As we have shared before, CWC’s top legislative priority is SB 623 which would create a new Safe and Affordable Drinking Water Fund to ensure all California communities and those on domestic wells can have access to safe drinking water. In partnership with Senator Monning and over 90 other organizations, CWC has worked hard in 2017 to move SB 623 through the Legislative Process. YOU played a critical role by attending lobbying days in Sacramento, passing resolutions of support through your local water board, making phone calls, and taking other forms of action. Thank you for making your voice heard.
While we have made great progress this year in moving SB 623 from the Senate into the Assembly, Senator Monning and stakeholders have decided to wait until next year to proceed with SB 623. This will allow for sufficient time to educate the legislative membership, and the public, to fully understand recent amendments made to the legislation and the importance of the policy to address the statewide problem of contaminated water in California.
We will continue building power and momentum over the coming months and will take up the fight again in January when the legislature reconvenes. Please stay tuned -- we will need you to remain engaged and taking action in order to push SB 623 over the finish line. Thank you!
CWC partnered with Assemblymember Salas from Bakersfield to pass AB 560, which broadens the guidelines for the Drinking Water State Revolving Fund (DWSRF) to allow larger systems whose service area qualifies as a severely disadvantaged community (SDAC) to apply for grant funding, if paying off a loan would result in unaffordable water rates. The bill also sets the affordability metric at 1.5% of the median household income. AB 560 improves the types of financial assistance that larger (but still small) communities like Arvin access through the DWSRF. This represents a modest improvement, but a far more important next step is to pass SB 623. We hope Assemblymember Salas will be a strong partner with CWC to fight for passage of SB 623 in 2018.
CWC worked with a coalition of water and environmental organizations to advocate for AB 1668, which includes a requirement that the Department of Water Resources (DWR) to develop recommended guidelines for county-level drought contingency planning for small water systems and rural communities. The bill also included a requirement that DWR use available data to identify small water suppliers and rural communities that may be at risk of drought and water shortage vulnerability, and then notify counties and local groundwater sustainability agencies of those suppliers or communities that may be at risk within its jurisdiction, and make the information publicly accessible on its Internet Web site. The legislative authors decided to make AB 1668 a two-year bill and continue working on the legislation next year. This gives CWC and other allies more time to educate decision makers and the public about the importance of proactive drought and water vulnerability planning.
A coalition of environmental justice and other advocates that included CWC were successful in securing funding through the 2017-2018 state budget for emergency drinking water needs. This included $8 million for the State Water Board for emergency replacement of domestic wells and other emergency drinking water needs, $4 million for DWR for emergency needs, and $5 million for a CalFResh water benefit pilot.
By Tara Lohen
October 4, 2016
THE END OF September meant both the end of the 2016 water year and a deadline for signing new legislation.
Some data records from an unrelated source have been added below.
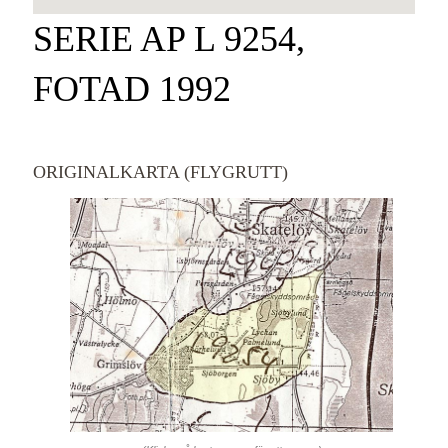
SERIE AP L 9254,
FOTAD 1992
ORIGINALKARTA (FLYGRUTT)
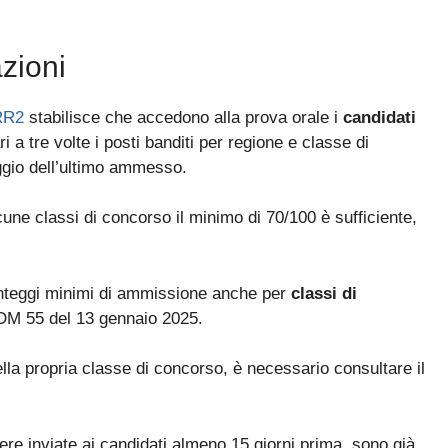
zioni
RR2
stabilisce che accedono alla prova orale i
candidati
i a tre volte i posti banditi per regione e classe di
ggio dell’ultimo ammesso.
lcune classi di concorso il minimo di 70/100 è sufficiente,
nteggi minimi di ammissione anche per
classi di
 DM 55 del 13 gennaio 2025.
lla propria classe di concorso, è necessario consultare il
Bando ATA 2027: come arrivare con il MASSIMO PUNTEGGIO
Guida omaggio aggiornata a maggio 2026
re inviate ai candidati almeno 15 giorni prima, sono già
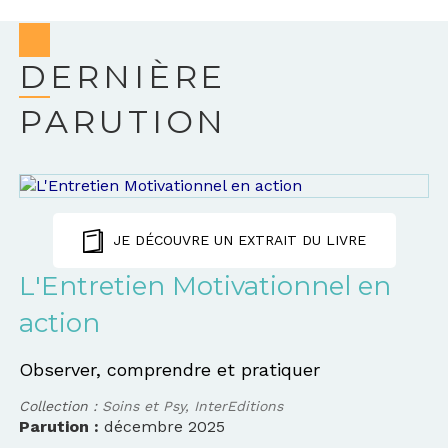
DERNIÈRE
PARUTION
JE DÉCOUVRE UN EXTRAIT DU LIVRE
L'Entretien Motivationnel en
action
Observer, comprendre et pratiquer
Collection :
Soins et Psy, InterEditions
Parution :
décembre 2025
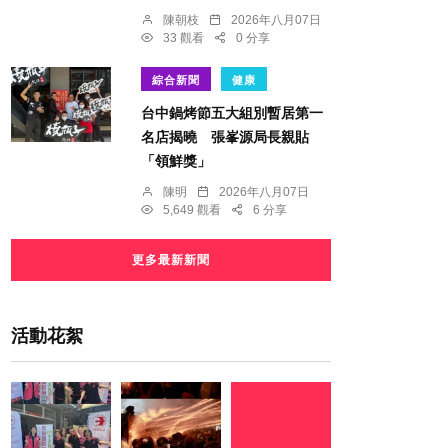
陳朝枝
2026年八月07日
33 觀看
0 分享
綜合新聞
健康
台中鍋烤節五大組別暫居第一
名店揭曉 張峯源局長親貼
「領鮮獎」
陳明
2026年八月07日
5,649 觀看
6 分享
更多最新新聞
活動花絮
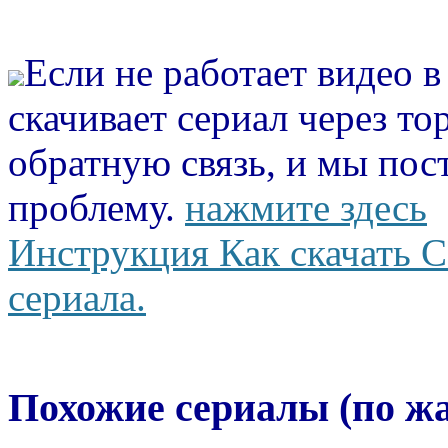
Если не работает видео 
скачивает сериал через то
обратную связь, и мы пос
проблему.
нажмите здесь
Инструкция Как скачать С
сериала.
Похожие сериалы (по ж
In the past few weeks California Gov. Jerry Brown has signed a bevy of new bills into law, many of them addressing drought or water issues in the state.
Some affect water indirectly. Senate Bill (SB) 859, which establishes a Healthy Soils Program, is written to help build quality agricultural soil to increase carbon sequestration, but healthy soils also help retain more water. SB 1414 aims to help increase energy efficiency, which can also help save water.
Below are six other bills that address drought and water issues head on:
The vast majority of California’s water agencies deliver a safe and reliable supply of water, but some are failing to make the grade.SB 552, written by Sen. Lois Wolk, allows the State Water Resources Control Board to bring in an outside contractor to help struggling water agencies meet water standards.
“This bill will allow the Board to order a water system which is consistently failing to provide safe, clean and affordable drinking water to accept a contract administrator who will be able to immediately implement a number of measures to help ratepayers, and also to create a long-term sustainability plan for the system,” said attorney Deborah Ores of the Community Water Center.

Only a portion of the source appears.